Edicão: 127 - 11/12/2013

A indústria da música no início da década passada vivia momentos aterrorizantes com possibilidade de que a troca de música via internet, por meio de arquivos digitais, enterrasse o negócio. Porém, em 2012, as vendas mundiais de música cresceram pela primeira vez em mais de uma década, numa reversão iniciada um ano antes no Brasil, graças justamente à internet.

Hoje, há uma diversidade de modelos pagos, que substituíram, ao menos parcialmente, a troca ilegal de arquivos entre os usuários, com a qual as gravadoras não recebiam um tostão. O "streaming", modelo onde o usuário ouve a música, sem precisar comprar o arquivo, ajudou a recuperação, abrindo caminho para serviços de assinatura digital, como Spotify, Deezer e Napster, além de rádios virtuais, como Rdio e Lastfm.

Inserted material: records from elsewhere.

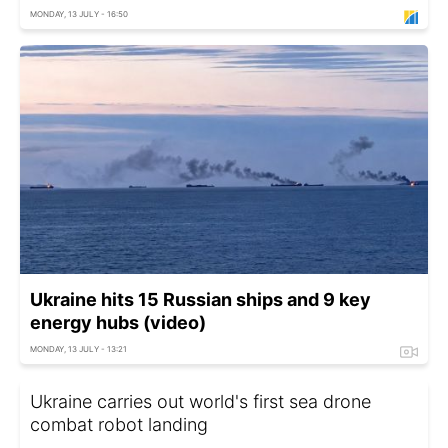
MONDAY, 13 JULY - 16:50
Ukraine hits 15 Russian ships and 9 key
energy hubs (video)
MONDAY, 13 JULY - 13:21
Ukraine carries out world's first sea drone
combat robot landing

Nesses tempos em que o consumidor está constantemente em movimento, mas igualmente conectado à web, os serviços por assinatura deram fôlego à indústria fonográfica. Com estes novos modelos de negócio, as empresas pagam às gravadoras pelo direito de compartilhar as músicas com os usuários.

A maioria das pessoas não quer mais deter a faixa. O precursor de todo esse movimento foi a iTunes, loja virtual da Apple, ao permitir que o consumidor comprasse faixas independentes, por preços individuais, em vez de álbuns inteiros.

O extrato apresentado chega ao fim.